So I took a quick google tour to see what data is there to quibble about. Here's a site that has a pro+ bias that does some of the reasons people quibble with their view, and systematically demolishes them, in their opinion. LOL. https://www.skepticalscience.com/sea-level-rise.htm
In geologic contexts, it is a fact that plate tectonics is ongoing, with different areas in uplift or subsidence. Here in Utah, the eastern half of the state has been in uplift for millions of years, raising former sealevel terrain that had geologically proven periodic shallow oceanic basins flooded repeatedly, lifted up, dried out to a basic salt flat, flooded again, and so forth, to make thousands of feet of salt beds, and now the region is oh 4000 feet above sea level or more. In the western half of Utah, although at a much earlier time it was shallow ocean, it was raised to significant elevation a hundred million years ago, and has been in subsidence for the past 50 million years. We go out to the trilobite beds in the West, and then go look for dinosaur bones in the East.

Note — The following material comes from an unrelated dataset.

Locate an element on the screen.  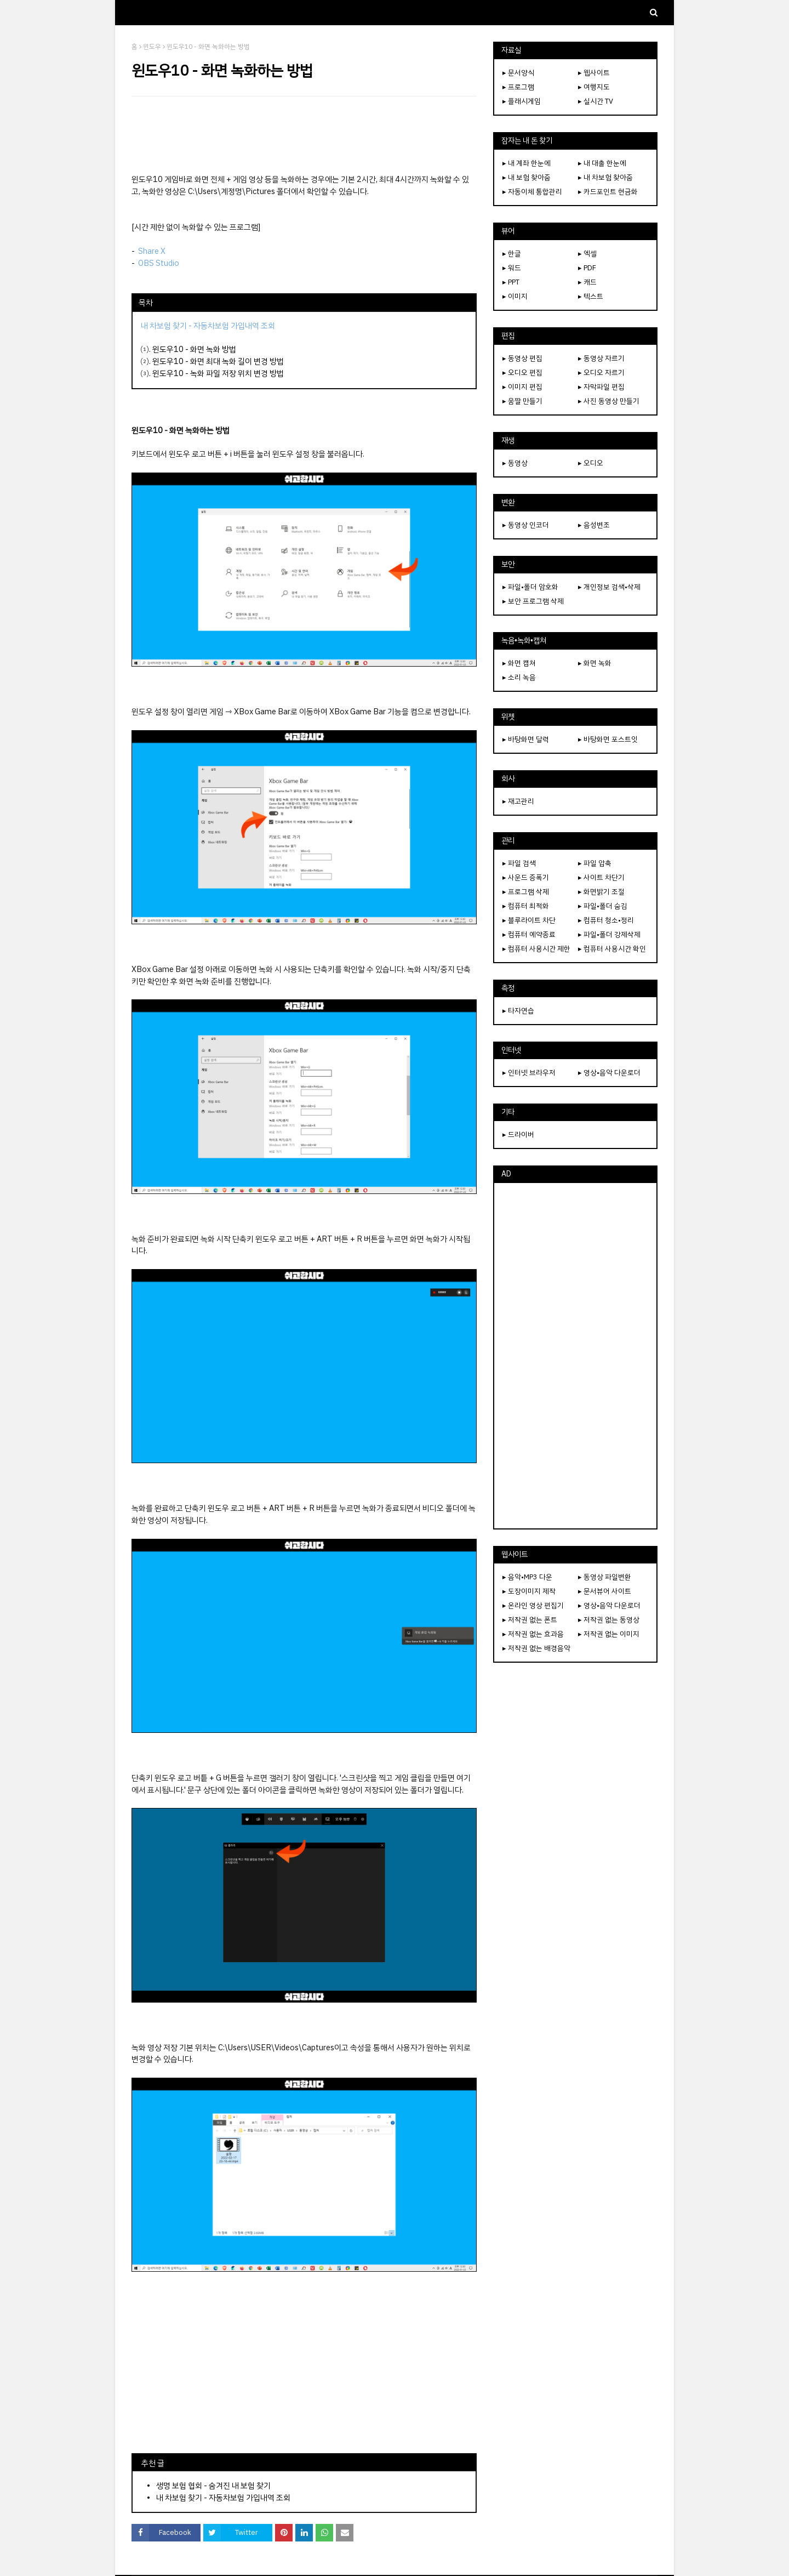
▸ 파일•폴더 암호화 is located at coordinates (530, 587).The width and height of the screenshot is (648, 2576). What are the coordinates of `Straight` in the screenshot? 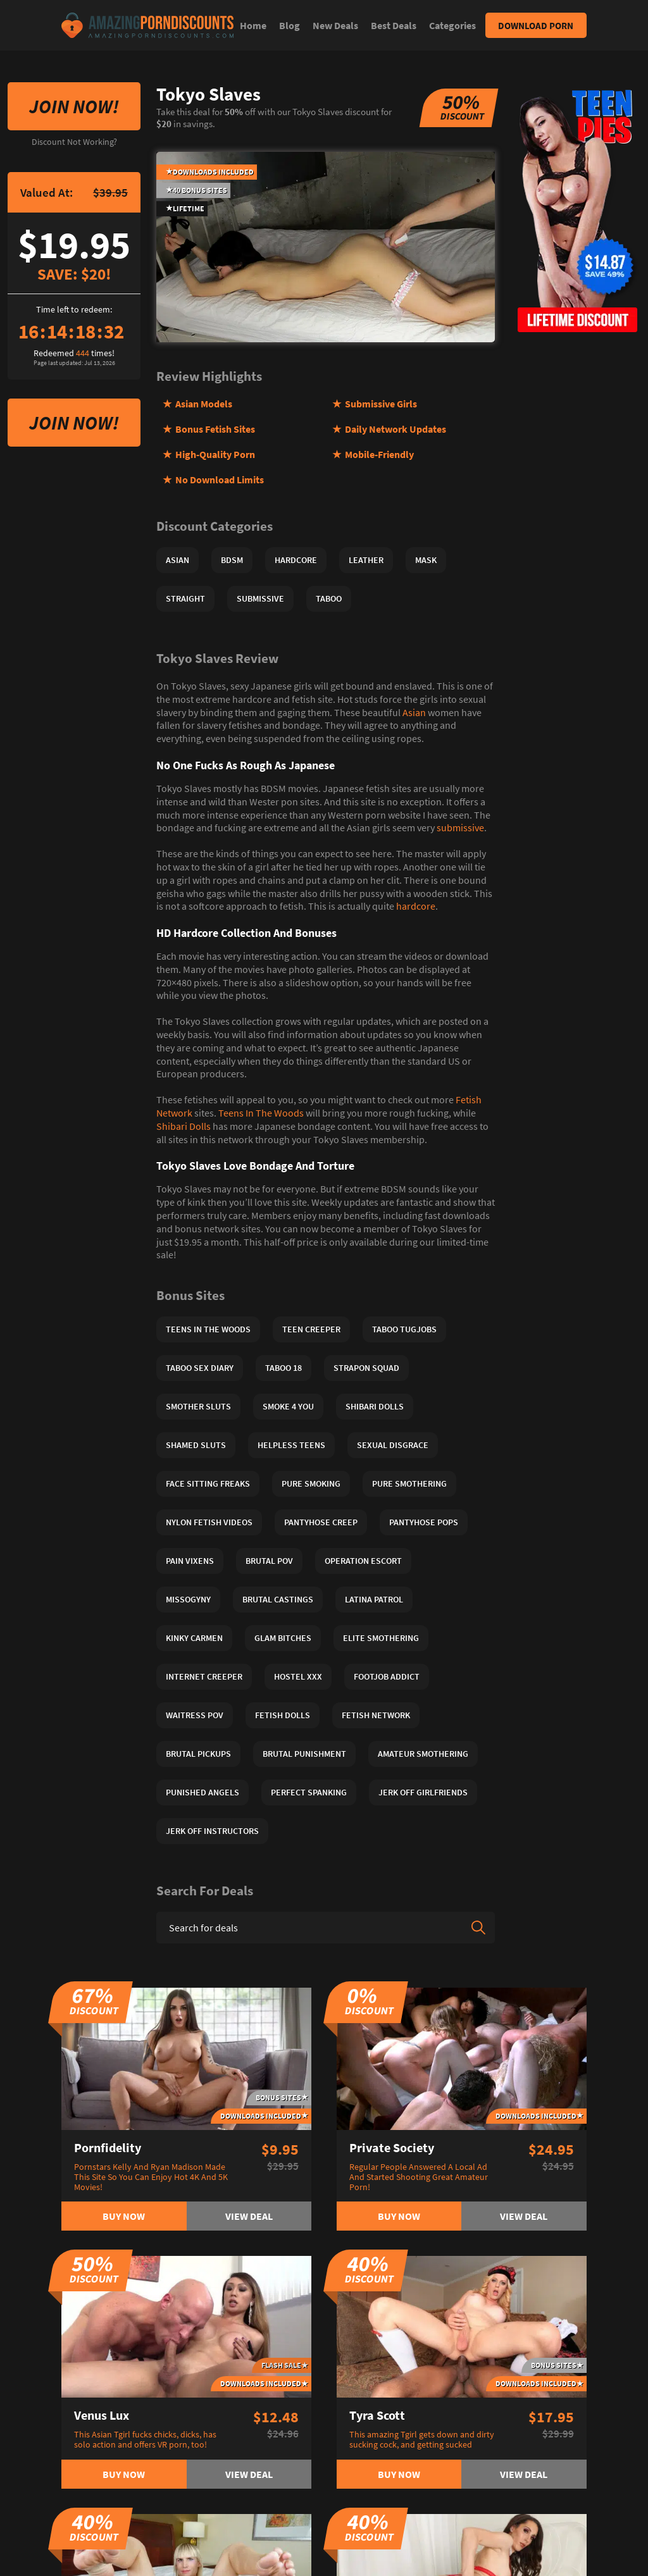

There is one other thing that is more important than any possible global warming trend on seashores, and that is wave erosion, storm erosion, the relentless reworking of material on the edges of the oceans. That is what has build beaches in the first place.
Even in the Pacific Atoll type of land formations, it could be uplift/subsidence that we are really looking at as the most important factor.
Of course, polar ice, or high latitude or high altitude land ice accumulations can be contributors as well, but I'm betting on the coming ice age. Go buy some seashore, but get the title of the plot to read "thence to the seachore" or you'll be left high and dry.
In the Great Basin, do not buy land in Salt Lake City unless you believe the State will build seawalls against a rising GSL shoreline. Right now the lake is as low as it has been in my lifetime, but it's been lower historically, and will rise again.
Those sand dunes around Barstow are interesting. In the legends of the natives, those lakes have come and gone a few times, and they're coming back, soon.